When you visit Bhoomki, we have a veritable checklist (see hangtags) of different ways you can style it up ethically. Everything at Bhoomki falls under at least one of these categories : artisan/handmade, fair trade, made in NYC, made in USA, organic, repurposed and women-made. We also have a blank space for an excluded category we didn’t include, like gives back or zero-waste. You know what’s funny? Because our brands are so committed to making things right, they usually fall under more than one category.
At the end of the day, we embrace the intention by which a designer makes his or her line.
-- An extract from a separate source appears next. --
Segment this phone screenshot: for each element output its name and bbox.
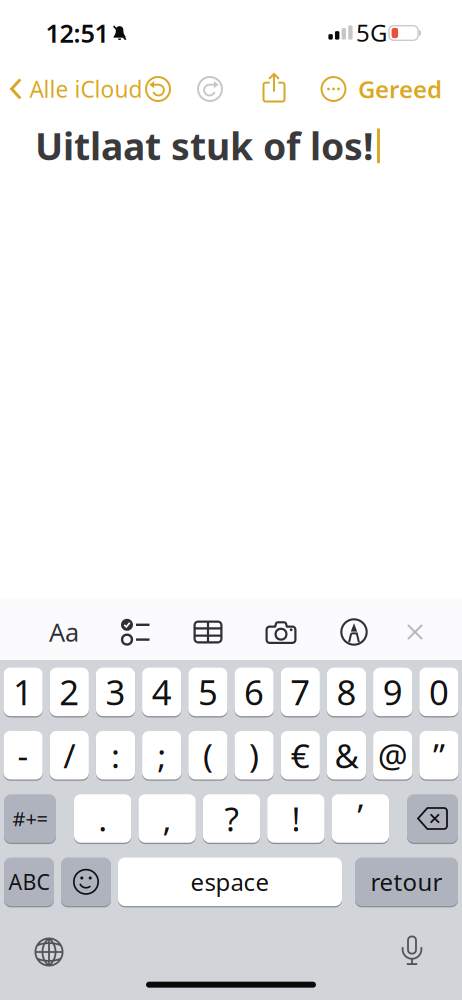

Did she consider the people who cut and sewed her collection? Does she know if they were comfortable and were paid a living wage? Does his or her company want to make fashion that not only looks good, but feels karmically good to wear? Does the brand carry this ethic through all of its production processes?
Several months ago, a large brand name’s saleswoman urged me to carry the line, asking me to consider buying the portion made in the USA. The pieces were no doubt beautiful, but the majority of the line was made from non-sustainable fabrics and produced offshore. We’ve seen retailers dip their toe into the ethical fashion pond without fully integrating and implementing transparent supply chains and low carbon footprints into all of their production decisions. H&M’s Conscious Collection is a case in point, as well as Anthropologie’s focus on global artisan goods. It’s important to us at Bhoomki that our brands share our philosophy at every step of the supply chain, and with great style.